-
Pakistan dan Iran mencapai kemajuan penting untuk mengakhiri perang dan meredakan eskalasi militer.
-
Diskusi berfokus pada rencana teknis pembukaan kembali jalur perdagangan di Selat Hormuz.
-
Negosiasi dilakukan setelah komunikasi intensif Pakistan dengan kepemimpinan Iran dan Presiden AS.
Suara.com - Pakistan dan Iran mencatat terobosan diplomasi krusial untuk menghentikan pertempuran serta mengurai krisis energi akibat penutupan Selat Hormuz. Langkah ini menjadi angin segar di tengah kebuntuan negosiasi internasional atas perang yang melibatkan Amerika Serikat, Israel, dan Iran.
Menteri Dalam Negeri Pakistan Mohsin Naqvi mengonfirmasi kemajuan pesat tersebut usai mendampingi Panglima Militer Asim Munir melawat ke Tehran. Islamabad berinisiatif mengambil peran penengah guna mencegah eskalasi militer meluas ke seluruh kawasan.

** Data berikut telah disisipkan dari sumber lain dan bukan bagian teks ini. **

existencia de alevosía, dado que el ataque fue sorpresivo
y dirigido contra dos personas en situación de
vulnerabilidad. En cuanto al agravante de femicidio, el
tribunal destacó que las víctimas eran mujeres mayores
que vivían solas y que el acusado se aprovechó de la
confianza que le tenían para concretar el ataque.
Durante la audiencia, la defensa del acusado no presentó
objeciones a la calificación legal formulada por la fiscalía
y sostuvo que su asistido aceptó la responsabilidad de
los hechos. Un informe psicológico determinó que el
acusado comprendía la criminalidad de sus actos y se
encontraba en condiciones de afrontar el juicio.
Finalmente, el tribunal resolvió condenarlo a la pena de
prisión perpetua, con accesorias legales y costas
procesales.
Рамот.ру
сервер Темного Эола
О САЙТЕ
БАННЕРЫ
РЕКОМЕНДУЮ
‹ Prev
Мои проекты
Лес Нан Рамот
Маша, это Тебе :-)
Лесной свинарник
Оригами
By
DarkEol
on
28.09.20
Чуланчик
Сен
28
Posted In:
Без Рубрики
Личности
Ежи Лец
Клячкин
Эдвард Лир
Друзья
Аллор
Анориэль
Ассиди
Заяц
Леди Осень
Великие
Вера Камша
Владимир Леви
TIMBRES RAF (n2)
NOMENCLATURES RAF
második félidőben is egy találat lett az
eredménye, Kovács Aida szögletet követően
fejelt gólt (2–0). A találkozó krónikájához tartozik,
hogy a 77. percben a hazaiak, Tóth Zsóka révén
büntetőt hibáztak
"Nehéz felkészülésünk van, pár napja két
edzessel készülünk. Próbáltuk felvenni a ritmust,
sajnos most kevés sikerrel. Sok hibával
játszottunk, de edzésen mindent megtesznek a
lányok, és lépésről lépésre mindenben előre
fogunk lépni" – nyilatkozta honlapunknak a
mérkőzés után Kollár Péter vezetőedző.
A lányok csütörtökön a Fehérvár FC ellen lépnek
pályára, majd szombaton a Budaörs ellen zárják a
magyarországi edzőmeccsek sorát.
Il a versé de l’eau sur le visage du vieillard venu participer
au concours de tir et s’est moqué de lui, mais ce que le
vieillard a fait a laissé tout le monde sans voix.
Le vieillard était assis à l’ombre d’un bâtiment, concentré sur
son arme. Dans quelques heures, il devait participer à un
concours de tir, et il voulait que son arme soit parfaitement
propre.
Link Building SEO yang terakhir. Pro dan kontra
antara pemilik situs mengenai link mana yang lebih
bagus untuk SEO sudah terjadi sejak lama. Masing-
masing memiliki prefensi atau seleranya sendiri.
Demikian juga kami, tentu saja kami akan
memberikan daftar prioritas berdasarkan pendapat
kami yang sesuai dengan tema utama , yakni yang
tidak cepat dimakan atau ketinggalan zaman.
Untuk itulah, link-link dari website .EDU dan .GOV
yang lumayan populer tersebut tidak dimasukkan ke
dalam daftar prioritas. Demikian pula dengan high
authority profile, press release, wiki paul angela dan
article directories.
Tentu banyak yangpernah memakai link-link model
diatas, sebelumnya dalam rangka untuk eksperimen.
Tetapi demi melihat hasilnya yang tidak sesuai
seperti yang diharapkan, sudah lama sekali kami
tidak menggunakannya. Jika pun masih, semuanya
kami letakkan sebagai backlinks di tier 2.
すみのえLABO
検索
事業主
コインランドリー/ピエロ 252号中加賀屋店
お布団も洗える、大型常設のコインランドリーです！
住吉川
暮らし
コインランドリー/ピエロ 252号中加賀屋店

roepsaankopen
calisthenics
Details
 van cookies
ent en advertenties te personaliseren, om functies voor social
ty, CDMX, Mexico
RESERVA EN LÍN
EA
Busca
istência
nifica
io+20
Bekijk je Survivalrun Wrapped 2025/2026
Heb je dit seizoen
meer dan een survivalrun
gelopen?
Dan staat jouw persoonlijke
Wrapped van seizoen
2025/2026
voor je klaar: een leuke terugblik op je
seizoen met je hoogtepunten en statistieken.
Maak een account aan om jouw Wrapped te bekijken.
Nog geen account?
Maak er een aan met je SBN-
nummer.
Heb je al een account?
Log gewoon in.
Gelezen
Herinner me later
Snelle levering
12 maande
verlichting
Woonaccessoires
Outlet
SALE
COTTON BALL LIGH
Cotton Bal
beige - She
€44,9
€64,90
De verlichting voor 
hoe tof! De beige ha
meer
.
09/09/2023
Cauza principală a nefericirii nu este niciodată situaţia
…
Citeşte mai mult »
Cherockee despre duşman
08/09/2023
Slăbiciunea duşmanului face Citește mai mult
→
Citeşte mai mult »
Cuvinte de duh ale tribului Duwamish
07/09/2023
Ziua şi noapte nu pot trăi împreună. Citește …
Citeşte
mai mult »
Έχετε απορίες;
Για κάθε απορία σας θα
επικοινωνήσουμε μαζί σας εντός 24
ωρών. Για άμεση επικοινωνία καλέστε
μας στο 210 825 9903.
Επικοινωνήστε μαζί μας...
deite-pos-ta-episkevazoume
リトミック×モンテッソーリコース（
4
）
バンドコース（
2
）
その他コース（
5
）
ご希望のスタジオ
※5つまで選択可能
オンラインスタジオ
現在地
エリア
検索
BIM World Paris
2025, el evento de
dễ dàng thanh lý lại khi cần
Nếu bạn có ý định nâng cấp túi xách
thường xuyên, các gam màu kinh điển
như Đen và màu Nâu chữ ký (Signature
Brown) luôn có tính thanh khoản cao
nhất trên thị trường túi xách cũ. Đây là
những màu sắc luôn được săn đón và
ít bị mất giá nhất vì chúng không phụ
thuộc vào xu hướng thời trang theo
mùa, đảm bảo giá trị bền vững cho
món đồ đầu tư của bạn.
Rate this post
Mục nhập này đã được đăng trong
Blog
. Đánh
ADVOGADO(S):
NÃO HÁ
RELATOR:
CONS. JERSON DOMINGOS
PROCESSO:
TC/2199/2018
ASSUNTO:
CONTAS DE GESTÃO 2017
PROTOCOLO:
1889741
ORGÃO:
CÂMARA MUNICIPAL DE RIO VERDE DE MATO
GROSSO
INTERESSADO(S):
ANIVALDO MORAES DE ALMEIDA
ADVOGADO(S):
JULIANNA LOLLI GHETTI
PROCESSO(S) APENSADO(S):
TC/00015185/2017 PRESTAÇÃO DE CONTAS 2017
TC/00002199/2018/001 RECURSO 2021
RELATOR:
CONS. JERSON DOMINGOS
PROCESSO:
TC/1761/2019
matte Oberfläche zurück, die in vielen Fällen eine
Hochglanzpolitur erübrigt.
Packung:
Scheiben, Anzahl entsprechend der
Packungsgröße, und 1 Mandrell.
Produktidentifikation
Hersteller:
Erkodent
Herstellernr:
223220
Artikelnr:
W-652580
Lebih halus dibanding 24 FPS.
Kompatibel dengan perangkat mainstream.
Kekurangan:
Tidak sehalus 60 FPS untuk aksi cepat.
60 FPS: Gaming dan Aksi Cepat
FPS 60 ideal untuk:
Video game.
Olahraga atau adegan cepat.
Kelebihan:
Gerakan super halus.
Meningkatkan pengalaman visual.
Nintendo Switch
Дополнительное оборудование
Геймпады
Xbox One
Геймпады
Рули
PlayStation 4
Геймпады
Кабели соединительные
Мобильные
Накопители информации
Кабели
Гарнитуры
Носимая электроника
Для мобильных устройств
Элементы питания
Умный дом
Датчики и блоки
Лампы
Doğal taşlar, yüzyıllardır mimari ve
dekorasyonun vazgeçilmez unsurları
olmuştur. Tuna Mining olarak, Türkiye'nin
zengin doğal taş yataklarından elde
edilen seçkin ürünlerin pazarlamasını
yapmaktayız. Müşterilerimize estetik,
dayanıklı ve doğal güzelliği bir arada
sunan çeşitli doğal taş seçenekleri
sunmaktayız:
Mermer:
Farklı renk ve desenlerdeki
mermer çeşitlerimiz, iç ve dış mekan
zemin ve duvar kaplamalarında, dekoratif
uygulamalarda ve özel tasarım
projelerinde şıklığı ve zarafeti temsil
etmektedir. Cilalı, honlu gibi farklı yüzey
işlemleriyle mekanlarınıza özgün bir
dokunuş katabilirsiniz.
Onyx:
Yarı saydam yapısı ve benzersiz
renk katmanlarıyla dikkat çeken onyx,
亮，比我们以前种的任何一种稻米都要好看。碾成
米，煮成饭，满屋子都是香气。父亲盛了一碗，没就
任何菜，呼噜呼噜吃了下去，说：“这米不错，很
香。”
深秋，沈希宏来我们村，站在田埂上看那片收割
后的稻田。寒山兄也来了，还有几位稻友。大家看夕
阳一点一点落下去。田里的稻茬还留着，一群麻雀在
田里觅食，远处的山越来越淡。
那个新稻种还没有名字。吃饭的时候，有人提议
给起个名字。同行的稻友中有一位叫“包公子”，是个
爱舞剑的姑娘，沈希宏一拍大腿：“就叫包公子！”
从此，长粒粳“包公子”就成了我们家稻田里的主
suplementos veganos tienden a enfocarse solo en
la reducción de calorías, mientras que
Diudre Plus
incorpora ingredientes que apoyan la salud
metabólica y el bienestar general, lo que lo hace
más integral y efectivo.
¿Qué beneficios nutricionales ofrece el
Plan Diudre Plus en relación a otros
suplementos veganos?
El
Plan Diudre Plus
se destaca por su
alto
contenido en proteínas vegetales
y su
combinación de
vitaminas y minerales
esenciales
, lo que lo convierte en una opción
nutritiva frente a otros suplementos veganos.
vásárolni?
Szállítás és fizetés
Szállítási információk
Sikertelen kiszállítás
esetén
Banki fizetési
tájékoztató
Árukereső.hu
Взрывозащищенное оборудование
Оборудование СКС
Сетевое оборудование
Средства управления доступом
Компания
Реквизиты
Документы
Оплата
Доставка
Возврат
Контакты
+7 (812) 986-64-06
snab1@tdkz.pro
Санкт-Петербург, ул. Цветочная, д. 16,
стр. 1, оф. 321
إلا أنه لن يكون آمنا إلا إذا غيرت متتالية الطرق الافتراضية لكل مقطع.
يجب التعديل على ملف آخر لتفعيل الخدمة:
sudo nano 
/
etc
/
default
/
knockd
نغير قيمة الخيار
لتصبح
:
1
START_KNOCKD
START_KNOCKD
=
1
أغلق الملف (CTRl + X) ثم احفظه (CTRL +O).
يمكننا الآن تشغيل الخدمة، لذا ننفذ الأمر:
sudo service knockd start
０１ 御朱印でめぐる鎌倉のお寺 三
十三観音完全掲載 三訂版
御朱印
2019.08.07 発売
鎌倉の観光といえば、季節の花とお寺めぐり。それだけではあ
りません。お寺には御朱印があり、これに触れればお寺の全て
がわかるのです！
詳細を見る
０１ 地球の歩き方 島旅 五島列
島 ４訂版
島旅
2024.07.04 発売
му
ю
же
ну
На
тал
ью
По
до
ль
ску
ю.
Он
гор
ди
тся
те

Pertemuan tingkat tinggi di Tehran menggarisbawahi komitmen kedua negara untuk mempercepat penghentian bentrokan senjata secara permanen. Dialog intensif ini difokuskan pada penyelesaian perselisihan melalui meja perundingan yang adil.
![Ilustrasi kapal tanker Pacific Topaz yang beraktivitas mengangkut minyak mentah [Unsplash/Haydn]](https://media.suara.com/pictures/653x366/2026/08/13/27419-ilustrasi-kapal-tanker-ilustrasi-selat-hormuz.jpg)
Pemerintah Pakistan berupaya menjembatani komunikasi antarpihak yang bertikai demi membuka kembali jalur pelayaran vital internasional. Penutupan koridor ekspor minyak tersebut sebelumnya telah memicu ancaman krisis ekonomi global.
Militer Pakistan menyatakan perundingan resmi kedua pihak berfokus penuh pada tindakan nyata pencegahan eskalasi perang. Agenda utama mencakup percepatan penghentian konflik serta pembukaan kembali Selat Hormuz yang terblokir.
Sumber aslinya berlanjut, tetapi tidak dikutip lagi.